Un’aureola di nuvole circonda la Luna creando un affascinante effetto di luce diffusa sulle cime delle Dolomiti venete. La sottilissima falce di Luna crescente è anche accompagnata dalle Pleiadi, un ammasso di stelle visibile nella costellazione del Toro. La scena è stata catturata dall’astrofotografa italiana Alessandra Masi la sera del 19 aprile nel comune di San Vito di Cadore, in provincia di Belluno.

“Le nuvole, che temevo potessero nascondere lo spettacolo, si sono invece trasformate in alleate – dice all’ANSA Masi, i cui scatti sono stati più volte selezionati dalla Nasa come foto del giorno (Apod) – dipingendo attorno a lei una suggestiva corona e rendendo l’istante ancora più spettacolare”.

La corona lunare è il fenomeno ottico generato dalla diffrazione, che avviene  quando la luce incontra un ostacolo, In particolare, la  luce solare, riflessa dalla Luna, passa attraverso le goccioline d’acqua che formano le nubi più alte e sottili della parte superiore dell’atmosfera e, poiché ogni frequenza della luce viene diffratta diversamente, i colori si scompongono creando un effetto simile a quello dell’arcobaleno, ma proiettato su una corona circolare.

A rendere lo spettacolo ancora più suggestivo c’è poi il fatto che la  sera del 19 aprile la Luna si trovava in congiunzione con le Pleiadi e anche con il pianeta Venere, come evidenzia l’Unione Astrofili Italiani (Uai).
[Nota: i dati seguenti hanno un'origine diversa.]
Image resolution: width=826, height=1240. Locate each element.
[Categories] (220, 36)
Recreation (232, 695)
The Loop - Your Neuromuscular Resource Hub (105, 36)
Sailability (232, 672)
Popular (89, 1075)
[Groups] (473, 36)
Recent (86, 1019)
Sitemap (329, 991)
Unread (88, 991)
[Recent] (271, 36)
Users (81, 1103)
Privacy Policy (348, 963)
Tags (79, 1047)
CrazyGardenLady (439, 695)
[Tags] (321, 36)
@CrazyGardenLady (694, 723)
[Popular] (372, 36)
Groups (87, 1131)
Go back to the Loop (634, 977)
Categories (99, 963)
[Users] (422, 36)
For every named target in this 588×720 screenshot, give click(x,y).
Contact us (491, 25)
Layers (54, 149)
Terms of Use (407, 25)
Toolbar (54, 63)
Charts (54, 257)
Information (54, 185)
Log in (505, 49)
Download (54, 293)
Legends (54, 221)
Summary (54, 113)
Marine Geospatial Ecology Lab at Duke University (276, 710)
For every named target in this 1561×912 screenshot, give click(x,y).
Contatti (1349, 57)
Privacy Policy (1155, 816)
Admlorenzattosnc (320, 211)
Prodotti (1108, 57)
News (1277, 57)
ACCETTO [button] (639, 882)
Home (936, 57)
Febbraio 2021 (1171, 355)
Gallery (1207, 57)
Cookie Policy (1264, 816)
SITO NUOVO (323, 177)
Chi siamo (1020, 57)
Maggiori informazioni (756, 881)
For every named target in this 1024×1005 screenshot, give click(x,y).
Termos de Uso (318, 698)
L’ammasso delle Pleiadi è piuttosto vicino alla Terra, a circa 440 anni luce, e conta diverse stelle visibili a occhio nudo. Al contrario di altri ammassi, i cui componenti appaiono raggruppati solo dalla prospettiva terrestre, le stelle delle Pleiadi sono realmente vicine tra loro, hanno un’origine comune e sono legate tra loro dalla forza di gravità. Capita spesso, inoltre, che la Luna transiti davanti a questo ammasso, nascondendolo alla vista quasi del tutto.
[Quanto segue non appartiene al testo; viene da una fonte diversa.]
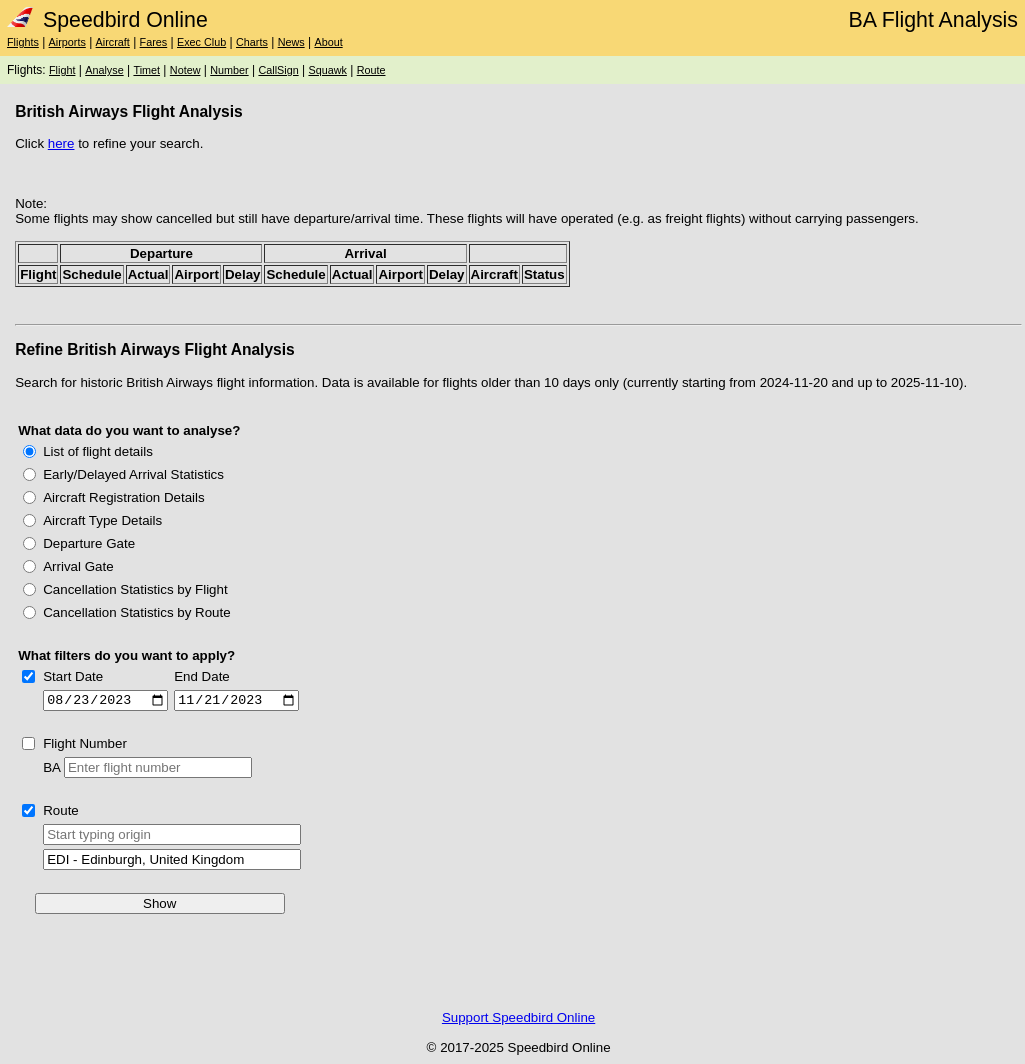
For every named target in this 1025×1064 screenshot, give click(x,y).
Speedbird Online (107, 20)
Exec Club (201, 42)
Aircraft (113, 42)
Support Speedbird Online (518, 1020)
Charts (252, 42)
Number (229, 70)
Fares (154, 42)
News (291, 42)
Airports (67, 42)
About (328, 42)
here (61, 143)
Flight (62, 70)
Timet (146, 70)
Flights (23, 42)
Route (371, 70)
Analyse (104, 70)
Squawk (327, 70)
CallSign (278, 70)
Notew (185, 70)
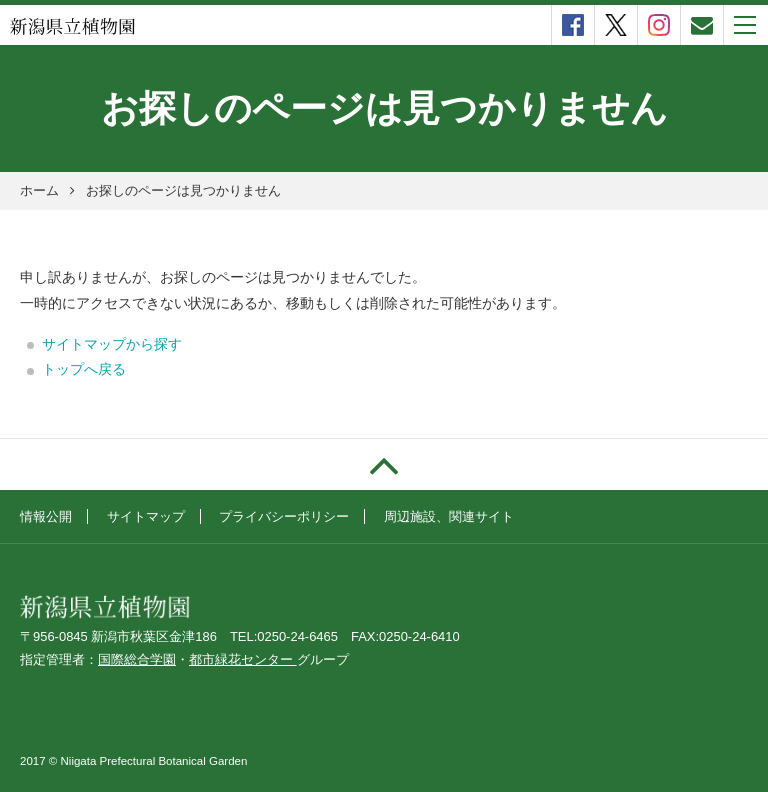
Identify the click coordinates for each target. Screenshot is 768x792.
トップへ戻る (84, 369)
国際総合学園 (137, 659)
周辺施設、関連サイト (449, 516)
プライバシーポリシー (284, 516)
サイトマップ (146, 516)
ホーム (39, 190)
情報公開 (46, 516)
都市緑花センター (243, 659)
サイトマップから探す (112, 344)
Altre tre interessanti congiunzioni astronomiche sono previste fino alla fine del mese di aprile. Il 20 c’è il terzetto costituito da Marte, Saturno e Mercurio, che però sarà praticamente inosservabile dato che comparirà estremamente basso sull’orizzonte e poco prima del sorgere del Sole. La notte del 22 sarà possibile ammirare uno splendido quadrilatero formato da Luna, Giove e dalle due stelle Castore e Polluce, le principali della costellazione dei Gemelli. Infine, la sera successiva saranno protagoniste ancora le Pleiadi, che incontreranno Venere sull’orizzonte occidentale.